Aim of the exercise: Please copy, with no word changed, only the run of lines that opens with the line containing "مورد همه مشاغل" and closes with the last line below.

************

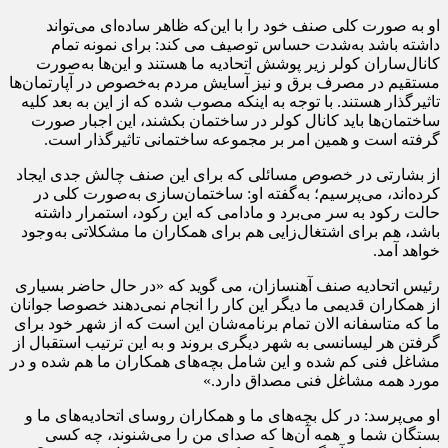
او به صورت کلی صنف خود را با این‌که ظاهر ساده‌ای می‌تواند
داشته باشد به‌شدت حساس توصیف می کند: برای نمونه تمام
کانال‌ساران کولر زیر پوشش اتحادیه ما هستند و این‌ها به‌صورت
مستقیم در مصرف برق و نیز آسایش مردم به‌خصوص در آپارتمان‌ها
تاثیرگذار هستند. با توجه به اینکه مصوب شده که از این به بعد کلیه
ساختمان‌ها باید کانال کولر در ساختمان بکشند، این اجبار صورت
گرفته است و همین امر بر مجموعه ساختمانی تاثیرگذار است.
از بشارتی در خصوص مسائلی که برای این صنف چالش جدی ایجاد
کرده‌اند، می‌پرسیم؛ به‌گفته او: ساختمان‌سازی به‌صورت کلی در
حالت رکود به سر می‌برد و مادامی که این رکود، استمرار داشته
باشد، هم برای اشتغال‌زایی هم برای همکاران ما مشکلاتی به‌وجود
خواهد آمد.
رئیس اتحادیه صنف آهنسازان، می گوید که «در حال حاضر بسیاری
از همکاران قدیمی ما دیگر این کار را انجام نمی‌دهند خصوصا جوانان
ما که متاسفانه الان تمام برنامه‌شان این است که از شهر خود برای
گرفتن هر لیسانسی به شهر دیگری بروند و به این ترتیب استقبال از
مشاغل فنی کم شده و این شامل بچه‌های همکاران ما هم شده و در
مورد همه مشاغل فنی مصداق دارد.»
او می‌پرسد: در کل بچه‌های ما و همکاران روسای اتحادیه‌های ما و
بستگان شما و همه آن‌ها که صدای من را می‌شنوند، چه کسی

************

Response to this task:
مورد همه مشاغل فنی مصداق دارد.»
او می‌پرسد: در کل بچه‌های ما و همکاران روسای اتحادیه‌های ما و
بستگان شما و همه آن‌ها که صدای من را می‌شنوند، چه کسی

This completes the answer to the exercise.